=== Try it ===
Determine the number of lines in the data below that hold "text"; give nothing but that number.

=== Stored items ===
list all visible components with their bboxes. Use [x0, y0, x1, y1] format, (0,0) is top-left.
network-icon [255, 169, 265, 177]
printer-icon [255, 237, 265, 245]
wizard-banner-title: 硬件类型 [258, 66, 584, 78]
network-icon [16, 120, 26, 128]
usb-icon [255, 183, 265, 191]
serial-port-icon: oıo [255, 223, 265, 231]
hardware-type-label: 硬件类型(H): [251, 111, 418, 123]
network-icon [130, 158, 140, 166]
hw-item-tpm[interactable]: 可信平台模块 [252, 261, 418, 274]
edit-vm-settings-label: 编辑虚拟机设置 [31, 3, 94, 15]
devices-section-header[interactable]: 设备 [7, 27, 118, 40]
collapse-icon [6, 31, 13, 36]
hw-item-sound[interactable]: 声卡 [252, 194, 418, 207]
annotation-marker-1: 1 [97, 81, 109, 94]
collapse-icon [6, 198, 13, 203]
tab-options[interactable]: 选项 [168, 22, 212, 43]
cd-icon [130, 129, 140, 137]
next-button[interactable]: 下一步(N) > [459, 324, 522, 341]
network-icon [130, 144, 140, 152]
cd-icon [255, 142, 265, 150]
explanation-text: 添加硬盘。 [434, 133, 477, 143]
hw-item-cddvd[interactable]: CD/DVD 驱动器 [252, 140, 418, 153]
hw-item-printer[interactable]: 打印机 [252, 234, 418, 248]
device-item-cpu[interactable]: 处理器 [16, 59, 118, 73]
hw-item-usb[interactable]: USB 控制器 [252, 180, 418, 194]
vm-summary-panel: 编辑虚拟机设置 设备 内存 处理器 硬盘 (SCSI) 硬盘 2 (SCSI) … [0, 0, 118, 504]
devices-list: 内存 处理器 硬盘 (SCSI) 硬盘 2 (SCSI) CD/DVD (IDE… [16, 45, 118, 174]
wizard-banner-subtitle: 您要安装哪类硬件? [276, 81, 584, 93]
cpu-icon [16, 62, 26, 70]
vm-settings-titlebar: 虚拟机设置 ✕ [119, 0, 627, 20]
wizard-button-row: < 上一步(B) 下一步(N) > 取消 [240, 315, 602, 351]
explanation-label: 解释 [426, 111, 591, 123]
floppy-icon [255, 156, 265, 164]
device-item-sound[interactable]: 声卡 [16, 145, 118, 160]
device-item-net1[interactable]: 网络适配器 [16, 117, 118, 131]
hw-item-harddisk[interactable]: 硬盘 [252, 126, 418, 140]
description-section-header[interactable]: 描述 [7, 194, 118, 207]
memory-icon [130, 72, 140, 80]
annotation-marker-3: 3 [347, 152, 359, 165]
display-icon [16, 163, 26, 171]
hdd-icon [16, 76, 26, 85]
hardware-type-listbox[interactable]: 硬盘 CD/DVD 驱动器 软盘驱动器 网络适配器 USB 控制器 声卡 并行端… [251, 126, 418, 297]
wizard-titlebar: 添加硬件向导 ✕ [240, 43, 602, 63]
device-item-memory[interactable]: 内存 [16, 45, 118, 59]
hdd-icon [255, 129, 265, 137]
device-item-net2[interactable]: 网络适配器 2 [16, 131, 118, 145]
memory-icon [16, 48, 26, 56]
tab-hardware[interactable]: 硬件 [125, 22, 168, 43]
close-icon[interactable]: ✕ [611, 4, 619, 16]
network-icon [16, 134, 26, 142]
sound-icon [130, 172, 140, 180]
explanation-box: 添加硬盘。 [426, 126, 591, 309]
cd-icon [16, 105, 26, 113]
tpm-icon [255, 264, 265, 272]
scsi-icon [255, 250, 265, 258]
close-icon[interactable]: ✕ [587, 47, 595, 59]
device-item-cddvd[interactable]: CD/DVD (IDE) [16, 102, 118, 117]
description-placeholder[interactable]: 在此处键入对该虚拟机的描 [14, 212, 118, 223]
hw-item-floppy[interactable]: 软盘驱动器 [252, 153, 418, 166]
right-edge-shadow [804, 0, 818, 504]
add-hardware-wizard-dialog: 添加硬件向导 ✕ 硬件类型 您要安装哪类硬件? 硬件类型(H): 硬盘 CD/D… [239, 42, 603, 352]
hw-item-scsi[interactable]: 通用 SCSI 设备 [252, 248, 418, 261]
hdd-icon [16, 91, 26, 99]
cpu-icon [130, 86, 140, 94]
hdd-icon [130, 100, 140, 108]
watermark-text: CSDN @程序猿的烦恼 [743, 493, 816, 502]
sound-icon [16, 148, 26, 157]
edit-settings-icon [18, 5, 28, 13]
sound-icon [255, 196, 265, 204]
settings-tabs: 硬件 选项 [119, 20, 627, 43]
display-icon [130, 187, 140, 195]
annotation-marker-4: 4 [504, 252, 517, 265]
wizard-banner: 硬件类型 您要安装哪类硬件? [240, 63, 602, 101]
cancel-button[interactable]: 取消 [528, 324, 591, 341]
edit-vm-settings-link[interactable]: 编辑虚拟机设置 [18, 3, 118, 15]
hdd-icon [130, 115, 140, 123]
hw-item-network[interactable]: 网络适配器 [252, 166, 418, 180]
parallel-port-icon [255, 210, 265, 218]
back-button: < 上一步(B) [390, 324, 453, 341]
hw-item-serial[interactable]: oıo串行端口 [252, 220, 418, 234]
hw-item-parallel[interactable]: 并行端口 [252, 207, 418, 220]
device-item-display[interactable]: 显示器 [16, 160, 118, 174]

=== Answer space ===
2